18 Apr

Que dile?

Teaching in a school where more children speak a language other than English fluently than not comes with a unique set of challenges.  For one, how do you deal with the whole “he said a curse word in Spanish!” accusation?  Really, a lot like you deal with it in English.

But the major challenge is working with children who are very new to learning English.  Consider this…

“Zack” and “Kelly” are both newcomers (in the country less than a year).  Zack came last May and within the last few months has really taken off with his English.  Kelly is much newer, and while her understanding of English is actually pretty good, she’s still very much in the silent phase.  Kelly has been practicing writing sentences in English using sentence starters that include “I like…” and “I don’t like…”  Her “I like…” list is lengthy, but the other only contains one item: “I don’t like Zack.”

The whole class is in the lunch line, and Zack comes up to me, very upset, and explains that “Kelly do this!” [throws elbow through the air and then smacks his chest] “Really hurts!”  So I walk over to Kelly, demonstrate the motion of elbowing a child, and ask her if she did this to Zack.  She shakes her head no.  I ask again, suggesting that it might have been an “accident” (because kids will readily admit to and apologize to accidents, I’ve found).  Kelly has no history of violent behavior, so I’m willing to give her the benefit of the doubt.  I have to repeat a few times, but eventually she begrudgingly nods yes.

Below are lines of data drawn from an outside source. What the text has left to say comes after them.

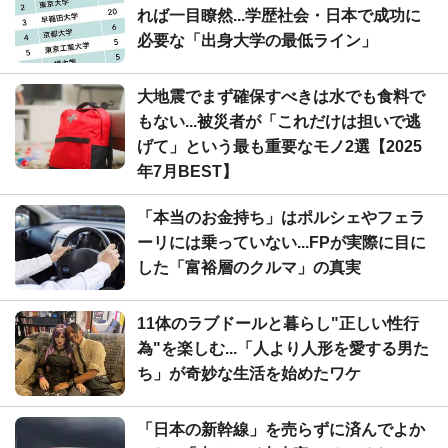
れば一目瞭然...学歴社会・日本で成功に
必要な「出身大学の最低ライン」
大地震でまず確保すべきは水でも食料で
もない...被災者が「これだけは担いで逃
げて」という最も重要なモノ2選【2025
年7月BEST】
「本当のお金持ち」はポルシェやフェラ
ーリには乗っていない...FPが実際に目に
した「富裕層のクルマ」の真実
11体のラブドールと暮らし"正しい性行
為"を楽しむ...「人より人形を愛する男た
ち」が奇妙な生活を始めたワケ
「日本の新幹線」を売らずに済んでよか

I tell her that she needs to say “sorry” to Zack.  She very hesitantly listens and repeats the word “saw-ree”.  I tell her she can say it in Spanish, afterall Zack understands Spanish.  I model by saying “lo siento”.  She looks up at me, “lo siento”.  Me: “No, look at Zack.”  And I point to him.  She continues to look at me and apologize, plainly refusing to look at Zack.  Three or four times pass, and finally I get her to comply.

Now, I have a rule in my class that after a fight/argument, the two parties have three choices: shake hands, smile at each other, or hug.  This ensures the disagreement is actually resolved, as kids will rarely do this unless they can get over the problem.

Knowing that this process would be lost on Kelly, I tell the two of them they need to fist bump, which is how we greet each other in the morning and say goodbye in the afternoon.  Kelly is refusing, and I’m trying to get her to do this, finally saying “fist bump or move your clip”.  At this, she turns to “Screech” and says, “Que dile?”

Screech, who is fluent in Spanish, turns to me and says, “She says…” and then proceeds to babble about why she doesn’t want to fist bump Zack.  Now, I don’t know very much Spanish, but that’s not what she said.  I know, because I hear “Que dile?” about a thousand times a day.  I’ve gathered that it means something to the effect of “What did she say?”

And the thing is… I really don’t think Screech was doing this maliciously.  I think he’s really just a terrible listener, and he’s so used to not listening to people, that he fills in with whatever he likes instead.

I call in another kid to translate for her, and eventually, she does fist bump Zack.  The two of them still hate each other, but I’m pretty sure by fifth grade, they’ll be crushing on each other.

Working in a school with such a large Spanish-speaking population does come with challenges.  But sometimes, it’s fun to bust out your middle school Spanish vocabulary when you write a note home to a parent: “pelota de papel”.  And one of my ESL kids was so impressed with me!